Your task:
Using the data below, work out how many lines contain the word "Nintendo", then state that number without comment.

BEGIN Records supplied

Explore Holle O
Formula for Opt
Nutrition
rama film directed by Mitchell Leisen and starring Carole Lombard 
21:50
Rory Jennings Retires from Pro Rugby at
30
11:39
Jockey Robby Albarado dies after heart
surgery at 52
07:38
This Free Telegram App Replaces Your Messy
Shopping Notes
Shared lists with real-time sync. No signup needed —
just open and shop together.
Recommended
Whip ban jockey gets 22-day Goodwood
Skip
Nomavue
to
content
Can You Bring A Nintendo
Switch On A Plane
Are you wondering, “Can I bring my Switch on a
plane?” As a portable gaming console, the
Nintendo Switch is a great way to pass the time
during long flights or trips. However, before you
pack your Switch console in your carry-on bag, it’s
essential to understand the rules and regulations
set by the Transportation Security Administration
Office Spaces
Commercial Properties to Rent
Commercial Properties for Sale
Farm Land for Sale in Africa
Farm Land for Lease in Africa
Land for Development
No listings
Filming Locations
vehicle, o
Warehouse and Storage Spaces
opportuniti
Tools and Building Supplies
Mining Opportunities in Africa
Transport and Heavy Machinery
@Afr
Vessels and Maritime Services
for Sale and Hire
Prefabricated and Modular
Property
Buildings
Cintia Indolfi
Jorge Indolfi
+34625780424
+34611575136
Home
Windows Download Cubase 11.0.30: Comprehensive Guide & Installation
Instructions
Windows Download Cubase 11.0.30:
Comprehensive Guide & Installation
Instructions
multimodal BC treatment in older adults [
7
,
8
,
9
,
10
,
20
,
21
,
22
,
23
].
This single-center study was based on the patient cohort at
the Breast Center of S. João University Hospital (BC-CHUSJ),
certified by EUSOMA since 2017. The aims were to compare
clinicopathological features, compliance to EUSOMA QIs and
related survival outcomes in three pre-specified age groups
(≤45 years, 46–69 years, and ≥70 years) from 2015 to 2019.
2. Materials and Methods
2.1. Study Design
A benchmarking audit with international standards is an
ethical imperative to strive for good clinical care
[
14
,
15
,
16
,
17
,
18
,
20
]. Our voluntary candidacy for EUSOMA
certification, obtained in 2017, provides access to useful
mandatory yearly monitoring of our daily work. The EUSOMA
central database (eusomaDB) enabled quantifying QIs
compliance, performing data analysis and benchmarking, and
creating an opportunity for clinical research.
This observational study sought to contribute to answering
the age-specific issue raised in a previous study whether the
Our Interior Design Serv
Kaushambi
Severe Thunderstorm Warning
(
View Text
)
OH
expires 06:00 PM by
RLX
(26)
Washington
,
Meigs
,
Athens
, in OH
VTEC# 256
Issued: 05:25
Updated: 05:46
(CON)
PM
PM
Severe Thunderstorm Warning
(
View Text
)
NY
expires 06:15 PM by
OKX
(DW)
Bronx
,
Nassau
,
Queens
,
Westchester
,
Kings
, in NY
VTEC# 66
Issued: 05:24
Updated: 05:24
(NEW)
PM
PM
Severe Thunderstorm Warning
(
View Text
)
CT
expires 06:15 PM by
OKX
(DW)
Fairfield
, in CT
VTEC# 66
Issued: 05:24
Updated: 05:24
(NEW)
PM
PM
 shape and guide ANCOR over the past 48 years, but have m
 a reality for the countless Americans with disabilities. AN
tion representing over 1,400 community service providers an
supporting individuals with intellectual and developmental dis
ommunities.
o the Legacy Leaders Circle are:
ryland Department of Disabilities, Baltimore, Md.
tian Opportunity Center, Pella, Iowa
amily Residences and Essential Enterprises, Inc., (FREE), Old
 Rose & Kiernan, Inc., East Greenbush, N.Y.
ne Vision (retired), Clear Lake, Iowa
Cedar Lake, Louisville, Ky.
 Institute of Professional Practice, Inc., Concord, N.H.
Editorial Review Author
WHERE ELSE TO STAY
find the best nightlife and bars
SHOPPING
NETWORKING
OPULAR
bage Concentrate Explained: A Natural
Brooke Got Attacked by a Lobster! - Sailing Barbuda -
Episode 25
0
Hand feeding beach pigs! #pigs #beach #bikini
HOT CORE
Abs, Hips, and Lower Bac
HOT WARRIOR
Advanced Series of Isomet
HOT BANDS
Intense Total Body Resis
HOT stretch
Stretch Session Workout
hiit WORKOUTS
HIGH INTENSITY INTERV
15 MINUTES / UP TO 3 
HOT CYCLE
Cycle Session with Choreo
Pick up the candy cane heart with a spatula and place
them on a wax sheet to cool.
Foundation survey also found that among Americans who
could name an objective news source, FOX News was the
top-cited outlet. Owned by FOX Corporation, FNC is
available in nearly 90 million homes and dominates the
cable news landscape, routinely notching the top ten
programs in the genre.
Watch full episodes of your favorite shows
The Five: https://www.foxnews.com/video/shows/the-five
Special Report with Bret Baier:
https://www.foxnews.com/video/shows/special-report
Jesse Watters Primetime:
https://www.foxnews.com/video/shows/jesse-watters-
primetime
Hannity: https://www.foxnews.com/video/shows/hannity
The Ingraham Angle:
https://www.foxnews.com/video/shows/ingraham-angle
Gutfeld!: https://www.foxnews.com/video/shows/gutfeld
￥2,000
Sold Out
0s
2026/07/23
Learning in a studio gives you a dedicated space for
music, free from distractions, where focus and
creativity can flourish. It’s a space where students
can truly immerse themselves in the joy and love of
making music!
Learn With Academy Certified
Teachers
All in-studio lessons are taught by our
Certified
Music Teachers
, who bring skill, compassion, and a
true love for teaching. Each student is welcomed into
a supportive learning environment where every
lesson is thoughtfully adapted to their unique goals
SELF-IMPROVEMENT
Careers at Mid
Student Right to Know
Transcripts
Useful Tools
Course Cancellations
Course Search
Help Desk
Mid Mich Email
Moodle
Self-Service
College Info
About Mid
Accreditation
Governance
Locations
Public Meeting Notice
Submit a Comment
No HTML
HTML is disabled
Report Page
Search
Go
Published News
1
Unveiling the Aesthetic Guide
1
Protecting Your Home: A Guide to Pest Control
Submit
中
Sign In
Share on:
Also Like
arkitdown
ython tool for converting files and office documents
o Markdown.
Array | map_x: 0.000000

END Records supplied

Answer to the exercise:
2